Exercise:
Because the entries hold pictures, reproduce only their words, exactly as written.

++++ Supplied data

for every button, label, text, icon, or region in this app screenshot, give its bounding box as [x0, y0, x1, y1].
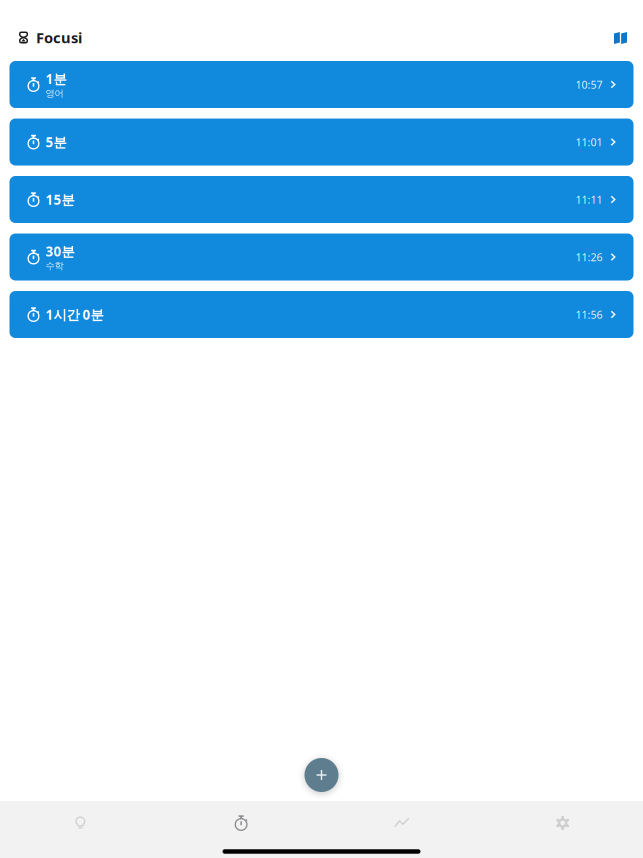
staticText: 30분 [46, 242, 74, 260]
staticText: 11:01 [576, 135, 602, 149]
button[interactable]: Settings [482, 801, 643, 845]
staticText: 11:26 [576, 250, 602, 264]
button[interactable]: 30분 [10, 234, 634, 280]
staticText: 5분 [46, 133, 66, 151]
button[interactable]: Add timer [304, 758, 338, 792]
button[interactable]: Library [602, 23, 643, 52]
button[interactable]: 15분 [10, 176, 634, 223]
button[interactable]: 1시간 0분 [10, 291, 634, 338]
staticText: 10:57 [576, 77, 602, 92]
staticText: 수학 [46, 260, 64, 272]
staticText: 15분 [46, 191, 74, 208]
staticText: 1분 [46, 70, 66, 88]
staticText: 11:11 [576, 192, 602, 207]
staticText: 1시간 0분 [46, 306, 104, 323]
staticText: 11:56 [576, 307, 602, 322]
staticText: Focusi [36, 28, 82, 47]
staticText: 영어 [46, 88, 64, 99]
button[interactable]: Timers [161, 801, 322, 845]
button[interactable]: 5분 [10, 118, 634, 166]
button[interactable]: 1분 [10, 61, 634, 108]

++++++++

Answer to the problem:
for every button, label, text, icon, or region in this app screenshot, give its bounding box as [x0, y0, x1, y1].
staticText: 30분 [46, 242, 74, 260]
staticText: 11:01 [576, 135, 602, 149]
button[interactable]: Settings [482, 801, 643, 845]
staticText: 11:26 [576, 250, 602, 264]
button[interactable]: 30분 [10, 234, 634, 280]
staticText: 5분 [46, 133, 66, 151]
button[interactable]: Add timer [304, 758, 338, 792]
button[interactable]: Library [602, 23, 643, 52]
button[interactable]: 15분 [10, 176, 634, 223]
button[interactable]: 1시간 0분 [10, 291, 634, 338]
staticText: 10:57 [576, 77, 602, 92]
staticText: 수학 [46, 260, 64, 272]
staticText: 15분 [46, 191, 74, 208]
staticText: 1분 [46, 70, 66, 88]
staticText: 11:11 [576, 192, 602, 207]
staticText: 1시간 0분 [46, 306, 104, 323]
staticText: 11:56 [576, 307, 602, 322]
staticText: Focusi [36, 28, 82, 47]
staticText: 영어 [46, 88, 64, 99]
button[interactable]: Timers [161, 801, 322, 845]
button[interactable]: 5분 [10, 118, 634, 166]
button[interactable]: 1분 [10, 61, 634, 108]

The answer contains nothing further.